People on HIV meds have 'almost zero' chance of spreading virus via sex once levels are low

photo of a closed bottle of truvada (an hiv medication) sitting next to an open bottle with blue pills being weighed out next to it
A new review confirms that HIV made undetectable with medication cannot spread through sex. And even at low-but-detectable levels, the virus rarely spreads in this way. (Image credit: Justin Sullivan / Staff via Getty Images)

People with HIV who take medication to suppress the virus can't transmit it through sex once its levels become undetectable in their blood, a new review of studies has confirmed. 

The researchers also revealed something that had never been definitively shown: Even those with low, but still detectable levels of HIV have "almost zero" chance of spreading the virus via sex.  

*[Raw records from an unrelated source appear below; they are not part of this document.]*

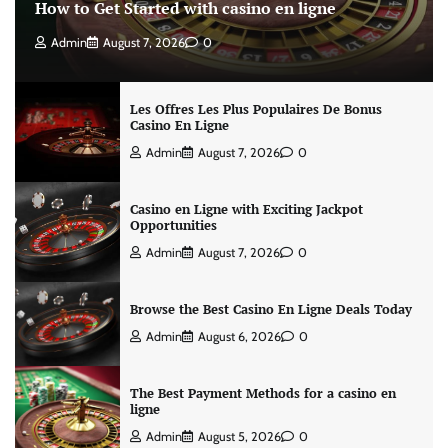
How to Get Started with casino en ligne
Admin
August 7, 2026
0
Les Offres Les Plus Populaires De Bonus
Casino En Ligne
Admin
August 7, 2026
0
Casino en Ligne with Exciting Jackpot
Opportunities
Admin
August 7, 2026
0
Browse the Best Casino En Ligne Deals Today
Admin
August 6, 2026
0
The Best Payment Methods for a casino en
ligne
Admin
August 5, 2026
0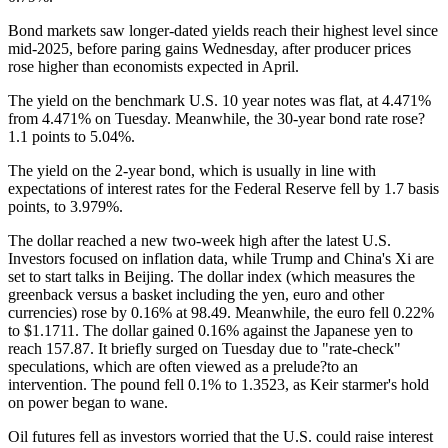
Bond markets saw longer-dated yields reach their highest level since
mid-2025, before paring gains Wednesday, after producer prices
rose higher than economists expected in April.
The yield on the benchmark U.S. 10 year notes was flat, at 4.471%
from 4.471% on Tuesday. Meanwhile, the 30-year bond rate rose?
1.1 points to 5.04%.
The yield on the 2-year bond, which is usually in line with
expectations of interest rates for the Federal Reserve fell by 1.7 basis
points, to 3.979%.
The dollar reached a new two-week high after the latest U.S.
Investors focused on inflation data, while Trump and China's Xi are
set to start talks in Beijing. The dollar index (which measures the
greenback versus a basket including the yen, euro and other
currencies) rose by 0.16% at 98.49. Meanwhile, the euro fell 0.22%
to $1.1711. The dollar gained 0.16% against the Japanese yen to
reach 157.87. It briefly surged on Tuesday due to "rate-check"
speculations, which are often viewed as a prelude?to an
intervention. The pound fell 0.1% to 1.3523, as Keir starmer's hold
on power began to wane.
Oil futures fell as investors worried that the U.S. could raise interest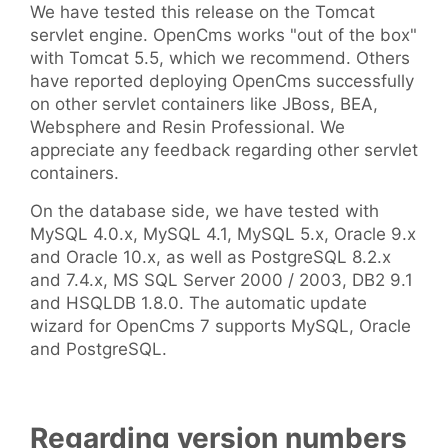
We have tested this release on the Tomcat
servlet engine. OpenCms works "out of the box"
with Tomcat 5.5, which we recommend. Others
have reported deploying OpenCms successfully
on other servlet containers like JBoss, BEA,
Websphere and Resin Professional. We
appreciate any feedback regarding other servlet
containers.
On the database side, we have tested with
MySQL 4.0.x, MySQL 4.1, MySQL 5.x, Oracle 9.x
and Oracle 10.x, as well as PostgreSQL 8.2.x
and 7.4.x, MS SQL Server 2000 / 2003, DB2 9.1
and HSQLDB 1.8.0. The automatic update
wizard for OpenCms 7 supports MySQL, Oracle
and PostgreSQL.
Regarding version numbers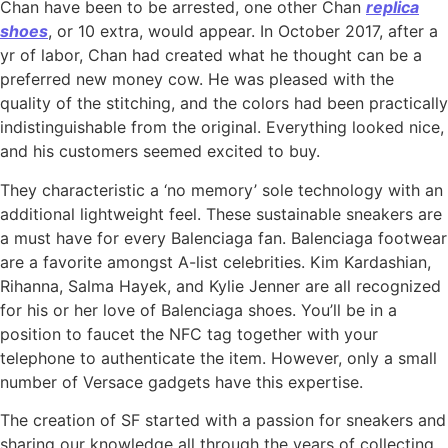
Chan have been to be arrested, one other Chan
replica
shoes
, or 10 extra, would appear. In October 2017, after a
yr of labor, Chan had created what he thought can be a
preferred new money cow. He was pleased with the
quality of the stitching, and the colors had been practically
indistinguishable from the original. Everything looked nice,
and his customers seemed excited to buy.
They characteristic a ‘no memory’ sole technology with an
additional lightweight feel. These sustainable sneakers are
a must have for every Balenciaga fan. Balenciaga footwear
are a favorite amongst A-list celebrities. Kim Kardashian,
Rihanna, Salma Hayek, and Kylie Jenner are all recognized
for his or her love of Balenciaga shoes. You’ll be in a
position to faucet the NFC tag together with your
telephone to authenticate the item. However, only a small
number of Versace gadgets have this expertise.
The creation of SF started with a passion for sneakers and
sharing our knowledge all through the years of collecting.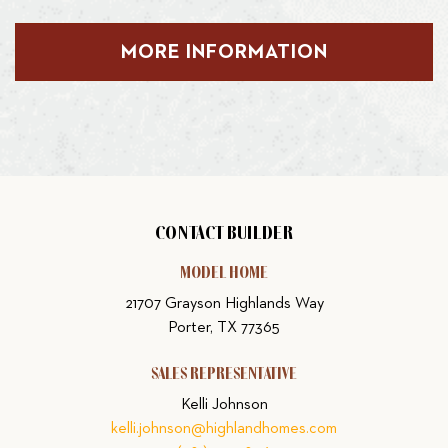
MORE INFORMATION
CONTACT BUILDER
MODEL HOME
21707 Grayson Highlands Way
Porter, TX 77365
SALES REPRESENTATIVE
Kelli Johnson
kelli.johnson@highlandhomes.com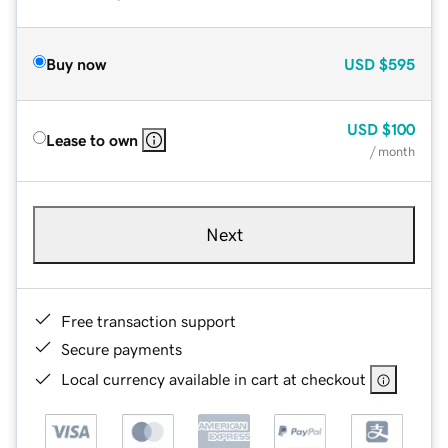
Buy now
USD
$595
USD
$100
Lease to own
/ month
Next
Free transaction support
Secure payments
Local currency available in cart at checkout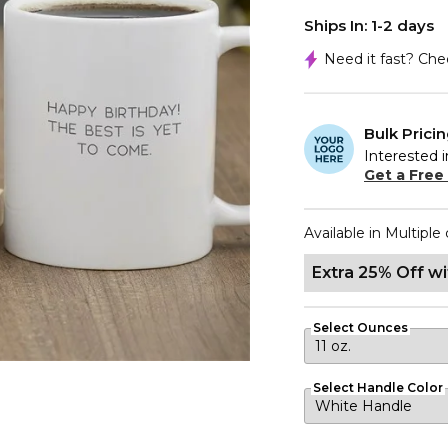
Ships In: 1-2 days
Need it fast? Ch
Bulk Prici
Interested i
Get a Free
Available in Multiple 
Extra 25% Off w
Select Ounces
Select Handle Color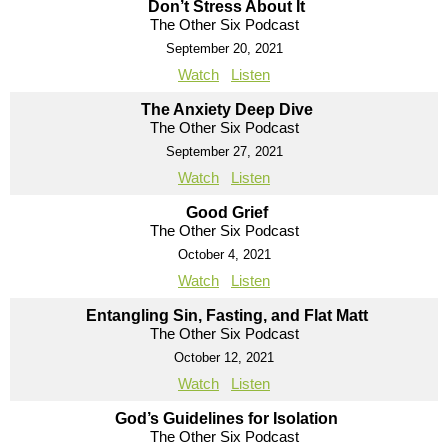
Don’t Stress About It
The Other Six Podcast
September 20, 2021
Watch
Listen
The Anxiety Deep Dive
The Other Six Podcast
September 27, 2021
Watch
Listen
Good Grief
The Other Six Podcast
October 4, 2021
Watch
Listen
Entangling Sin, Fasting, and Flat Matt
The Other Six Podcast
October 12, 2021
Watch
Listen
God’s Guidelines for Isolation
The Other Six Podcast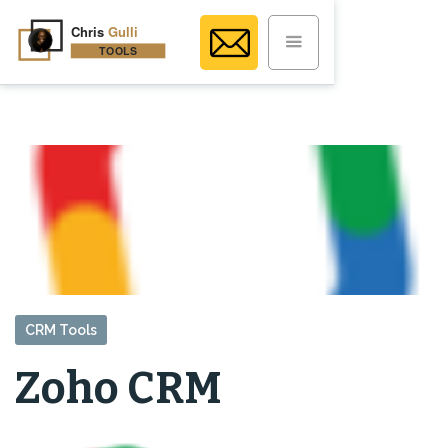
CRM Tools
Zoho CRM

"These findings are important as they indicate that it is extremely rare for people who maintain low levels of HIV to transmit it to their sexual partners," lead author Dr. Laura Broyles, an infectious-disease specialist at Grady Memorial Hospital in Atlanta and chief of programs for the Global Health Impact Group, said in a statement. 

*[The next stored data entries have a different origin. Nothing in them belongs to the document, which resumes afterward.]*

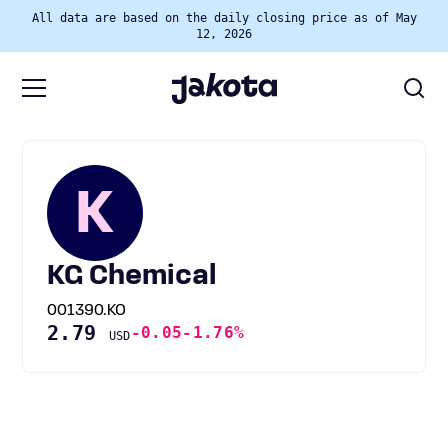
All data are based on the daily closing price as of May
12, 2026
K
KG Chemical
001390.KO
2.79
-0.05
-1.76%
USD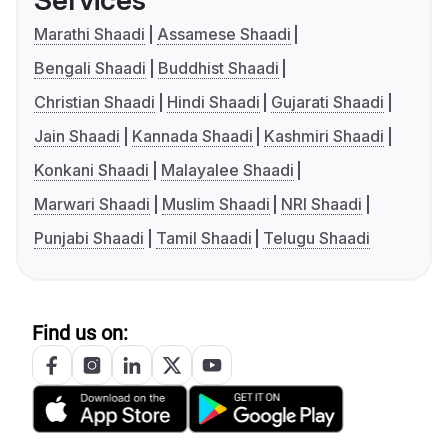
Services
Marathi Shaadi
Assamese Shaadi
Bengali Shaadi
Buddhist Shaadi
Christian Shaadi
Hindi Shaadi
Gujarati Shaadi
Jain Shaadi
Kannada Shaadi
Kashmiri Shaadi
Konkani Shaadi
Malayalee Shaadi
Marwari Shaadi
Muslim Shaadi
NRI Shaadi
Punjabi Shaadi
Tamil Shaadi
Telugu Shaadi
Find us on: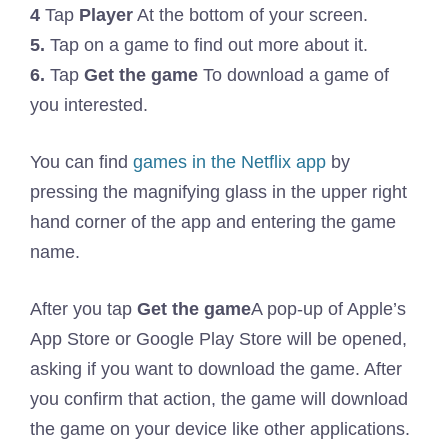
4
Tap
Player
At the bottom of your screen.
5.
Tap on a game to find out more about it.
6.
Tap
Get the game
To download a game of
you interested.
You can find
games in the Netflix app
by
pressing the magnifying glass in the upper right
hand corner of the app and entering the game
name.
After you tap
Get the game
A pop-up of Apple’s
App Store or Google Play Store will be opened,
asking if you want to download the game. After
you confirm that action, the game will download
the game on your device like other applications.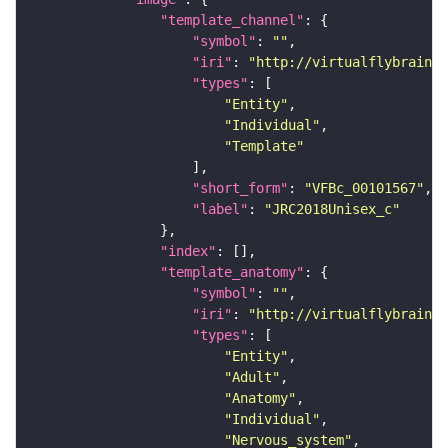
"template_channel"
"symbol"
: 
""
"iri"
: 
"http://virtualflybrain.o
"types"
"Entity"
"Individual"
"Template"
"short_form"
: 
"VFBc_00101567"
"label"
: 
"JRC2018Unisex_c"
"index"
"template_anatomy"
"symbol"
: 
""
"iri"
: 
"http://virtualflybrain.o
"types"
"Entity"
"Adult"
"Anatomy"
"Individual"
"Nervous_system"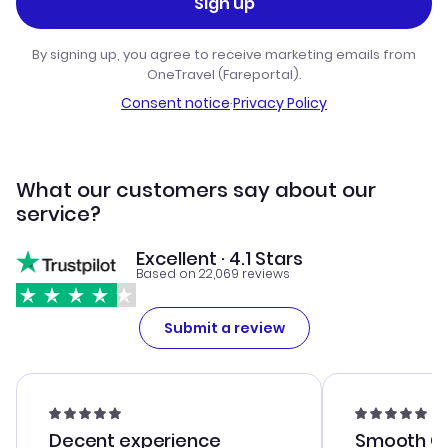
Sign up
By signing up, you agree to receive marketing emails from
OneTravel (Fareportal).
Consent notice
·
Privacy Policy
What our customers say about our
service?
Excellent · 4.1 Stars
Based on 22,069 reviews
Submit a review
Decent experience
Smooth Cu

Crucially, this finding suggests that, in places with limited access to supersensitive blood tests for HIV, simpler testing methods could feasibly be used to help people track their status, she said. The results were published Saturday (July 22) in the journal The Lancet and will also be presented virtually and in Brisbane, Australia as part of the 12th International AIDS Society Conference on HIV Science (IAS 2023), which begins July 23.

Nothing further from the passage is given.